Back in December, we teamed up with SparkFun, Advantech, and NVIDIA to host a virtual workshop that focused on implementing artificial intelligence and machine learning in manufacturing using a Jetson Nano.
Automated smart factories are leveraging AI and ML to analyze data, run systems, and improve processes over time. In manufacturing, computer vision on the edge is an increasingly popular IoT application used in safety and quality assurance applications.
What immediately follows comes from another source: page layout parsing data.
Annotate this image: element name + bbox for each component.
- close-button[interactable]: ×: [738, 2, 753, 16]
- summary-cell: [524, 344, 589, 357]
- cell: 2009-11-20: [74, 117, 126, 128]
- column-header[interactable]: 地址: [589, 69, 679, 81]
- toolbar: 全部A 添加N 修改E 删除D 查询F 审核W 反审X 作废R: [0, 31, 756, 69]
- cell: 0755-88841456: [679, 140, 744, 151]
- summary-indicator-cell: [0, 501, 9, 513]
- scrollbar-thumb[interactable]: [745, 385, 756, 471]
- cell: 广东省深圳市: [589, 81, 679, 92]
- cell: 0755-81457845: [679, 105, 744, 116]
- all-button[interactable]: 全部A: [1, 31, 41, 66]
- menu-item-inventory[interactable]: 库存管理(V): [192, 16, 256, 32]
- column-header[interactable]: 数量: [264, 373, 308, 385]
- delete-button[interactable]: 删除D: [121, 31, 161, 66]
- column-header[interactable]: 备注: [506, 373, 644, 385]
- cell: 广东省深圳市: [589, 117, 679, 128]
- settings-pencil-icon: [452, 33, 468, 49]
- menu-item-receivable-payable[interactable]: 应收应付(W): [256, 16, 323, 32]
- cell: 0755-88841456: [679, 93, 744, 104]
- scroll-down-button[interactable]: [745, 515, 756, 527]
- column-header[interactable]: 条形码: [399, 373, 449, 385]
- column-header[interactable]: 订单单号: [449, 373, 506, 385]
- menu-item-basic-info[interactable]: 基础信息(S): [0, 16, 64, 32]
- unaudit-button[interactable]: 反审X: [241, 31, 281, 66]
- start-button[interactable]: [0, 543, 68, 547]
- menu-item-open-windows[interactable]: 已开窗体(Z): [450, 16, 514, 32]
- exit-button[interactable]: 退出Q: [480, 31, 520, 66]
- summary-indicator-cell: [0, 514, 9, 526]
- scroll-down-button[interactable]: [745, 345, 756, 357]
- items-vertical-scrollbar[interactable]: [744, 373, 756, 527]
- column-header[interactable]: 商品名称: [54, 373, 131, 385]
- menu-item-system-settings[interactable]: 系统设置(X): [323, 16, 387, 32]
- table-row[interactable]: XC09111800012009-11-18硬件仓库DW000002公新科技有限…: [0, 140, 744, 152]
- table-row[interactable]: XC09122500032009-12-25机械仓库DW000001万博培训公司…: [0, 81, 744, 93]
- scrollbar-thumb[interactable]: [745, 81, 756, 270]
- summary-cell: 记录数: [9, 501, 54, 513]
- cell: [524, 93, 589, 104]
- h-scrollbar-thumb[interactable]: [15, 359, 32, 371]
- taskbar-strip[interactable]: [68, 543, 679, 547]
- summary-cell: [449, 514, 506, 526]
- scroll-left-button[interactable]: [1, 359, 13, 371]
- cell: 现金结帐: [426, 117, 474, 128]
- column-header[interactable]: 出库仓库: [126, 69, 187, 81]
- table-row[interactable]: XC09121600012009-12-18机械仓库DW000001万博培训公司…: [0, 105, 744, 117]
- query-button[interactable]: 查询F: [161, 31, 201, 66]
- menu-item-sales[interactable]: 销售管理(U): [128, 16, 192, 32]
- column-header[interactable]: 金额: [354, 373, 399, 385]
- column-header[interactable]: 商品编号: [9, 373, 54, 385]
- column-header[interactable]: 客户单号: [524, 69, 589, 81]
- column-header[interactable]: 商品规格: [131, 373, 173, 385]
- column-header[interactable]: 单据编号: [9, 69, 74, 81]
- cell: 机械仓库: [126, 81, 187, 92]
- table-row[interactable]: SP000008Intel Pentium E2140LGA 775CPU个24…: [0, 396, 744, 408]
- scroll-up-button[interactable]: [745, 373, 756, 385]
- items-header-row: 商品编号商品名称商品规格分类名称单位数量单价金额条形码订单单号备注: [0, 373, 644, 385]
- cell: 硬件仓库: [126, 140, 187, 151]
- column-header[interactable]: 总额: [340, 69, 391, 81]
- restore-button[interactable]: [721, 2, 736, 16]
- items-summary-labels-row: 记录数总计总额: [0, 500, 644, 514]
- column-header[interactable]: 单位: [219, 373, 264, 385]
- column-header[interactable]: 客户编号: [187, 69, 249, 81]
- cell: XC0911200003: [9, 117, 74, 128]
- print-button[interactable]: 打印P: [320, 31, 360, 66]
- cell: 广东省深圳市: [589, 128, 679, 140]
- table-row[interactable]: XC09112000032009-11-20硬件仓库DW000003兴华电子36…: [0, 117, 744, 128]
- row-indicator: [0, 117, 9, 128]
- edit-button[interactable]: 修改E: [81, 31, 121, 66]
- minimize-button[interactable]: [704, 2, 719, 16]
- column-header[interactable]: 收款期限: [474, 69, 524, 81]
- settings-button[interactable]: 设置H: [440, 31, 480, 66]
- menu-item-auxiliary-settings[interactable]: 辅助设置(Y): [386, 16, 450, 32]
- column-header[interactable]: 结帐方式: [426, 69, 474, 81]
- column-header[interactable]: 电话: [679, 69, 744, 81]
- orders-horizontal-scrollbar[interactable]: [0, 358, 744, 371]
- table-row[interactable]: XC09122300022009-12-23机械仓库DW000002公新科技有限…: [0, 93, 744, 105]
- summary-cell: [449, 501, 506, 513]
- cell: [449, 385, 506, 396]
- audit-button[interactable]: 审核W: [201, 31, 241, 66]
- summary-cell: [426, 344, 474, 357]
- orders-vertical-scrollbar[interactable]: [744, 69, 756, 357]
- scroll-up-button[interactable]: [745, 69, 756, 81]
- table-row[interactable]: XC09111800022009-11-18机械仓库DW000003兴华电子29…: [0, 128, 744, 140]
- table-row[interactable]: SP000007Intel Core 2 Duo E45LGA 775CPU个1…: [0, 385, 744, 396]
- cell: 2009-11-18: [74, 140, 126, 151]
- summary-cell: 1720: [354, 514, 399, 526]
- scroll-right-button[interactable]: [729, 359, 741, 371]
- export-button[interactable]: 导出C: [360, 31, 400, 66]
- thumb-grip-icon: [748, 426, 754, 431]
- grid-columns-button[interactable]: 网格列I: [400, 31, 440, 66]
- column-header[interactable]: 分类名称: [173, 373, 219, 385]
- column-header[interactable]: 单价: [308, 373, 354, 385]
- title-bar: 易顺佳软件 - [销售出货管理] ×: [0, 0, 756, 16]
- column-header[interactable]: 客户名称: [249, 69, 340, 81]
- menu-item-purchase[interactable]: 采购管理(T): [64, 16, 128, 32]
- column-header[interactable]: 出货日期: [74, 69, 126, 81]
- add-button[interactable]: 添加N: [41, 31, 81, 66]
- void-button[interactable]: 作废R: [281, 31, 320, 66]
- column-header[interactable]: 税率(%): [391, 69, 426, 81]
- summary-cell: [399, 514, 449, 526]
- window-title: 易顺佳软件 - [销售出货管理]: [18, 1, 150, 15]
Led by Louis Moreau (Edge Impulse Senior DevRel Engineer) and Charlie Wu (Product Manager at Advantech), the session covered a range of topics including how to:
- Apply ML models on factory floor cameras and run calculations and return output for monitoring and troubleshooting of equipment and production environments - ensuring compliance and upholding worker safety.
- Use cached video streams for auditing model retraining, recognize defects and anomalies in your manufacturing environment.
- Detect personal protective equipment (PPE) and monitor building entrances for personnel security.
- Use smart notifications to enable people to intervene at certain steps in the automation, as part of the intelligence captured by the models, creating a continuous cycle of training, testing and validating processes.
- Learn how Edge Impulse MLOps can automate ML models for complex decision-making, enabling teams who build, train, evaluate, and deploy the models.
The workshop's tutorial can also be found on GitHub.